Anspruch auf die Erwähnung allgemein üblicher Arbeitseigenschaften im Zeugnis?

Anspruch auf die Erwähnung allgemein üblicher Arbeitseigenschaften im Zeugnis?

LAG Düsseldorf, Urteil vom 29.11.2017 – 12 Sa 936/16

31. Januar 2018 – Beitrag von Katharina Heinschke

Häufig stellt sich die Frage, ob im Zeugnis zu allen üblichen Arbeitseigenschaften, wie zum Beispiel der „Zuverlässigkeit“, „Sorgfältigkeit“ oder „Selbstständigkeit“, Stellung genommen werden muss und, ob das Schweigen zu einzelnen Eigenschaften negative Rückschlüsse auf die Arbeitsweise zulässt. Mit diesen Fragen hat sich erneut das Landesarbeitsgericht Düsseldorf im Urteil vom 29. November 2017 (Az.: 12 Sa 936/16) auseinandergesetzt.

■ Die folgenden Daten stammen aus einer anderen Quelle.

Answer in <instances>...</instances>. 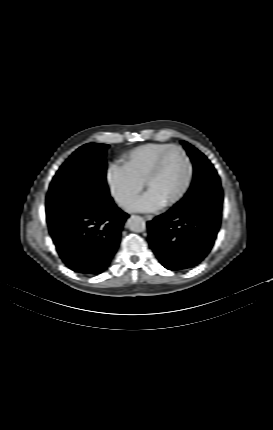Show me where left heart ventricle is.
<instances>
[{"mask_svg": "<svg viewBox=\"0 0 273 430\" xmlns=\"http://www.w3.org/2000/svg\"><path fill=\"white\" fill-rule=\"evenodd\" d=\"M187 174L188 169L182 154L178 151H171L164 160L161 172L152 180L148 189L153 191L165 204L182 189Z\"/></svg>", "mask_w": 273, "mask_h": 430, "instance_id": "1", "label": "left heart ventricle"}]
</instances>
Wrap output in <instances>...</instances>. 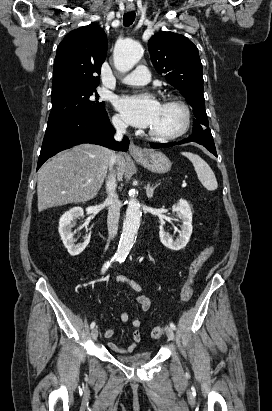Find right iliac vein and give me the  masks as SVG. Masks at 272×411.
Masks as SVG:
<instances>
[{"label":"right iliac vein","instance_id":"1","mask_svg":"<svg viewBox=\"0 0 272 411\" xmlns=\"http://www.w3.org/2000/svg\"><path fill=\"white\" fill-rule=\"evenodd\" d=\"M97 337H98V329H97V328H94V329L91 331V338H92L93 340H96Z\"/></svg>","mask_w":272,"mask_h":411}]
</instances>
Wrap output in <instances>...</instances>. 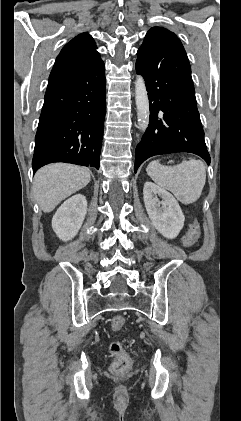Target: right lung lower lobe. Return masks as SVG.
I'll return each instance as SVG.
<instances>
[{
  "instance_id": "1",
  "label": "right lung lower lobe",
  "mask_w": 241,
  "mask_h": 421,
  "mask_svg": "<svg viewBox=\"0 0 241 421\" xmlns=\"http://www.w3.org/2000/svg\"><path fill=\"white\" fill-rule=\"evenodd\" d=\"M101 58L49 78L35 136L33 172L53 162L99 168L106 111Z\"/></svg>"
}]
</instances>
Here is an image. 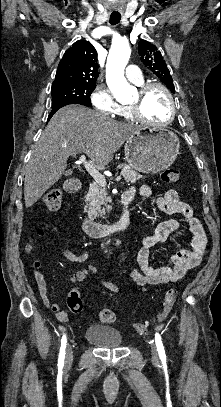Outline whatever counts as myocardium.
<instances>
[{
  "label": "myocardium",
  "instance_id": "1",
  "mask_svg": "<svg viewBox=\"0 0 221 407\" xmlns=\"http://www.w3.org/2000/svg\"><path fill=\"white\" fill-rule=\"evenodd\" d=\"M155 88L160 89L165 93L166 97L168 98L169 105H170L169 117L166 121H163V122H153V121L147 119L142 112L143 99L145 98V96L147 95V93L150 90L155 89ZM127 109L133 119H135L141 123L147 124V125H156V126H168L169 124H171L173 122V120L175 119L176 110H177L176 103H175V100H174V97H173L171 91L165 85L158 83V82L147 83V84L140 86L138 89L137 101L133 104L128 105Z\"/></svg>",
  "mask_w": 221,
  "mask_h": 407
}]
</instances>
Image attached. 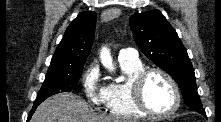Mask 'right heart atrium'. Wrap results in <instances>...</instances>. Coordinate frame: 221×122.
<instances>
[{"label": "right heart atrium", "mask_w": 221, "mask_h": 122, "mask_svg": "<svg viewBox=\"0 0 221 122\" xmlns=\"http://www.w3.org/2000/svg\"><path fill=\"white\" fill-rule=\"evenodd\" d=\"M100 72L96 64H91L84 72L82 84L87 98L95 105L106 101V86L99 85Z\"/></svg>", "instance_id": "1"}]
</instances>
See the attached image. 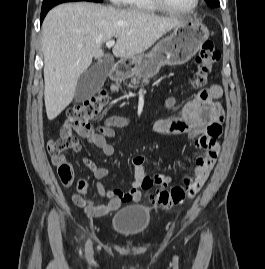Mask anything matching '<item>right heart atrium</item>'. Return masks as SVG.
I'll return each instance as SVG.
<instances>
[{
	"label": "right heart atrium",
	"mask_w": 265,
	"mask_h": 269,
	"mask_svg": "<svg viewBox=\"0 0 265 269\" xmlns=\"http://www.w3.org/2000/svg\"><path fill=\"white\" fill-rule=\"evenodd\" d=\"M114 5L122 4L124 0H109Z\"/></svg>",
	"instance_id": "right-heart-atrium-1"
}]
</instances>
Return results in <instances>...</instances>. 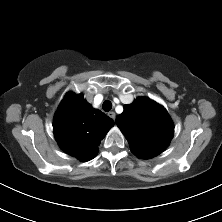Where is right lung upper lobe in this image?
Listing matches in <instances>:
<instances>
[{
    "label": "right lung upper lobe",
    "mask_w": 222,
    "mask_h": 222,
    "mask_svg": "<svg viewBox=\"0 0 222 222\" xmlns=\"http://www.w3.org/2000/svg\"><path fill=\"white\" fill-rule=\"evenodd\" d=\"M113 125V120L93 109L82 94L69 92L59 105L53 127L63 151L88 161L97 155L100 141Z\"/></svg>",
    "instance_id": "right-lung-upper-lobe-1"
}]
</instances>
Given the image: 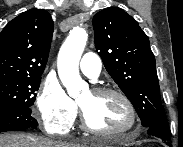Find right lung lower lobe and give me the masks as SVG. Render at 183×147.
Instances as JSON below:
<instances>
[{
	"label": "right lung lower lobe",
	"instance_id": "98d812e1",
	"mask_svg": "<svg viewBox=\"0 0 183 147\" xmlns=\"http://www.w3.org/2000/svg\"><path fill=\"white\" fill-rule=\"evenodd\" d=\"M31 112L30 107L0 109V132L36 128L37 121L31 116Z\"/></svg>",
	"mask_w": 183,
	"mask_h": 147
}]
</instances>
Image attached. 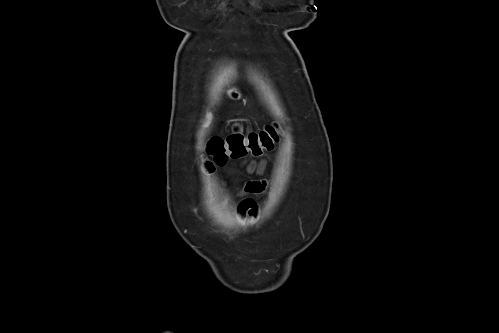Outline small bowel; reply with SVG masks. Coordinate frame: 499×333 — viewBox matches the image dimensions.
Here are the masks:
<instances>
[{"instance_id":"1","label":"small bowel","mask_w":499,"mask_h":333,"mask_svg":"<svg viewBox=\"0 0 499 333\" xmlns=\"http://www.w3.org/2000/svg\"><path fill=\"white\" fill-rule=\"evenodd\" d=\"M265 189V183L262 181H252L247 183L245 186L244 192L249 194L260 193ZM255 204L251 199H245L239 206V212L241 215H245L247 212L254 213Z\"/></svg>"}]
</instances>
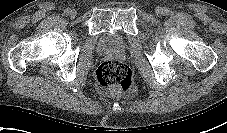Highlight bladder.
Instances as JSON below:
<instances>
[{"mask_svg": "<svg viewBox=\"0 0 227 133\" xmlns=\"http://www.w3.org/2000/svg\"><path fill=\"white\" fill-rule=\"evenodd\" d=\"M125 47V38L118 33H105L100 37L98 41V48L103 51H122Z\"/></svg>", "mask_w": 227, "mask_h": 133, "instance_id": "1", "label": "bladder"}]
</instances>
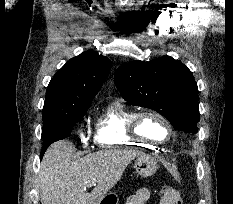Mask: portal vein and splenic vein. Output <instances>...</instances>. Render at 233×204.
<instances>
[{
	"mask_svg": "<svg viewBox=\"0 0 233 204\" xmlns=\"http://www.w3.org/2000/svg\"><path fill=\"white\" fill-rule=\"evenodd\" d=\"M96 184L94 183V182H92V183H89V187H92V186H95Z\"/></svg>",
	"mask_w": 233,
	"mask_h": 204,
	"instance_id": "portal-vein-and-splenic-vein-1",
	"label": "portal vein and splenic vein"
}]
</instances>
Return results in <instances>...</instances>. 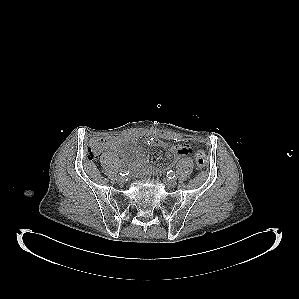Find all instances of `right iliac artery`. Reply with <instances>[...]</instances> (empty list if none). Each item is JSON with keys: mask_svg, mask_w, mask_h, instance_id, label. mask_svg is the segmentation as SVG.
I'll list each match as a JSON object with an SVG mask.
<instances>
[{"mask_svg": "<svg viewBox=\"0 0 299 299\" xmlns=\"http://www.w3.org/2000/svg\"><path fill=\"white\" fill-rule=\"evenodd\" d=\"M128 173H129V171H128V170H125V169H121L120 172H119V174H120L121 176L128 175Z\"/></svg>", "mask_w": 299, "mask_h": 299, "instance_id": "right-iliac-artery-1", "label": "right iliac artery"}]
</instances>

Arbeitgeber müssen im Zeugnis grundsätzlich auf alle wesentlichen Tatsachen, die für die Beurteilung der Leistungen des Arbeitnehmers von Bedeutung sind, vollständig und genau eingehen, damit sich ein künftiger Arbeitgeber ein klares Bild vom Arbeitnehmer machen kann. Solange das Zeugnis keine Unwahrheiten enthält, kann der Arbeitgeber über die Formulierung und den Inhalt des Zeugnisses frei entscheiden. Hierzu gehört regelmäßig auch die Entscheidung, welche positiven oder negativen Leistungen er stärker hervorheben will als andere.

Nach der Rechtsprechung des Bundesarbeitsgerichts ist die Gestaltungsfreiheit des Arbeitsgebers aber dadurch begrenzt, dass er bestimmte Arbeitseigenschaften im Zeugnis zu erwähnen hat, wenn diese in Zeugnissen einer bestimmten Branche oder Berufsgruppe üblich sind. Denn weder Wortwahl noch Auslassungen dazu führen, dass beim Leser des Zeugnisses falsche Vorstellungen entstehen können. Denn fehlen bestimmte Merkmale oder Eigenschaften kann der Eindruck entstehen, dass der Arbeitnehmer insoweit nur unterdurchschnittliche oder allenfalls durchschnittliche Leistungen erbracht hätte. Wenn bestimmte Merkmale daher in besonderem Maße gefragt sind und ein allgemeiner Brauch besteht, diese Eigenschaften im Zeugnis zu erwähnen, hat der Arbeitnehmer grundsätzlich auch einen Anspruch, dass diese Eigenschaften im Zeugnis aufgenommen und damit hervorgehoben werden.

Das Landesarbeitsgericht Düsseldorf hatte sich in diesem Zusammenhang mit der Frage auseinanderzusetzen, wie festgestellt wird, ob ein solcher Zeugnisanspruch besteht. In dem entschiedenen Dall, bestand die Assistentin eines Partners einer internationalen Rechtsanwaltssozietät darauf, dass im Zeugnis erwähnt wird, sie habe stets „selbstständig“ gearbeitet. Sie behauptete, dass es üblich sei, diese Eigenschaft in Zeugnissen von Assistenzkräften in Anwaltskanzleien zu erwähnen.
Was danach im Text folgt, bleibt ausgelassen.